>>4024532I suppose you could interpret the sea as functioning as a makeshift womb. But I don't believe that was the intention. Even in Plato's unorthodox interpretation which emphasizes it as a birth requiring no women, it's more about the child being born from a man (Uranus) and no one else. The presence of Cronos as an intermediary between the genitals and the sea makes it hard to frame it as an act of mating, and certainly not an act of love. This is in part why I'm not convinced by Plato's interpretation. A goddess born from an act of violence by one man against another doesn't have anything to do with male love.

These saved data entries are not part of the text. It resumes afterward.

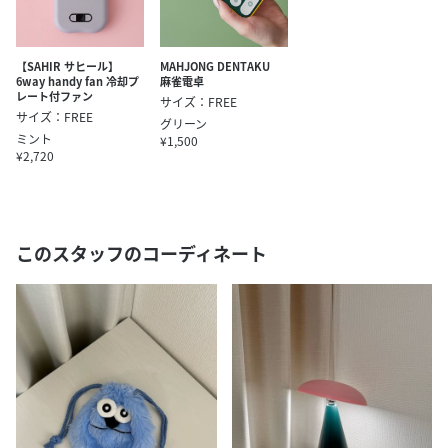
【SAHIR サヒール】
MAHJONG DENTAKU
6way handy fan 冷却プ
麻雀電卓
レート付ファン
サイズ：FREE
サイズ：FREE
グリーン
ミント
¥1,500
¥2,720
このスタッフのコーディネート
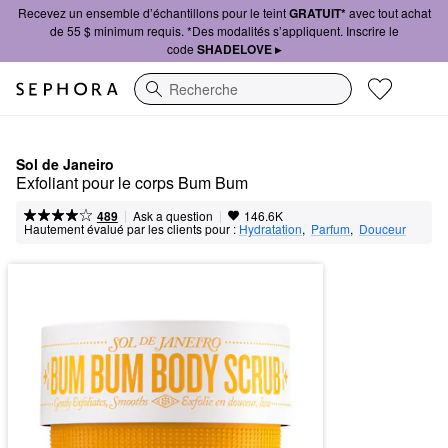
Recevez un ensemble d’échantillons pour le teint
GRATUIT*
avec tout achat
de 55 $ minimum requis. *Des modalités s’appliquent. Inscrire le
code
SHADELOVE ▸
Recherche
Sol de Janeiro
Exfoliant pour le corps Bum Bum
|
|
Ask a question
489
146.6K
Hautement évalué par les clients pour :
Hydratation
,  
Parfum
,  
Douceur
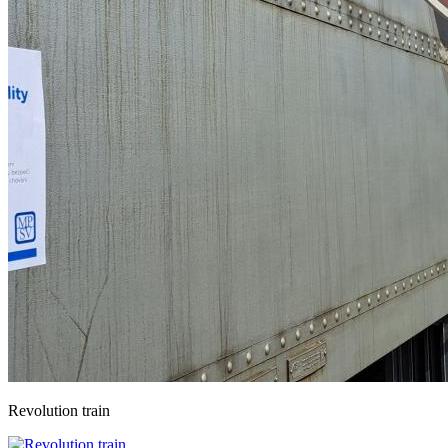
Revolution train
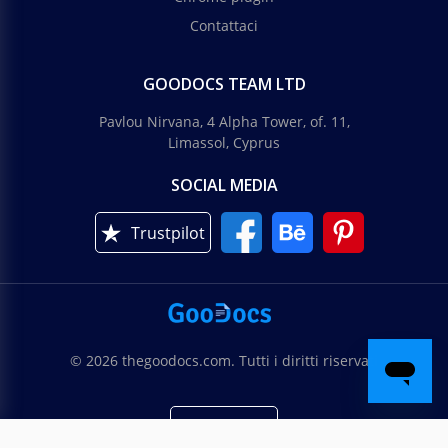
Contattaci
GOODOCS TEAM LTD
Pavlou Nirvana, 4 Alpha Tower, of. 11,
Limassol, Cyprus
SOCIAL MEDIA
Trustpilot
© 2026 thegoodocs.com. Tutti i diritti riservati
Italiano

If anything, the birth of Aphrodite is a more brutal and cynical version of the taming of Enkidu and what it represents. The wild, powerful, and free Enkidu was domesticated via seduction by a woman. Now, Uranus was already having sex with Gaia. But, given that the goddess of love hadn't been born yet, this intercourse could be viewed as bestial and instinctive. The birth of Aphrodite could be seen as representing a transformation from dispassionate impulse to lustful desire. For women especially since the myth is about Aphrodite and not Eros. And this birth also happens to coincide with emasculation, with the the master of the universe taken straight from the height of virile strength to total impotence. Especially damning is that the entire ordeal was orchestrated by a matriarch and carried out by a subordinate male.
Read in this way, it functions as a lament for the debilitating effects of heterosexual lust. Quite the opposite of a story celebrating homosexual love.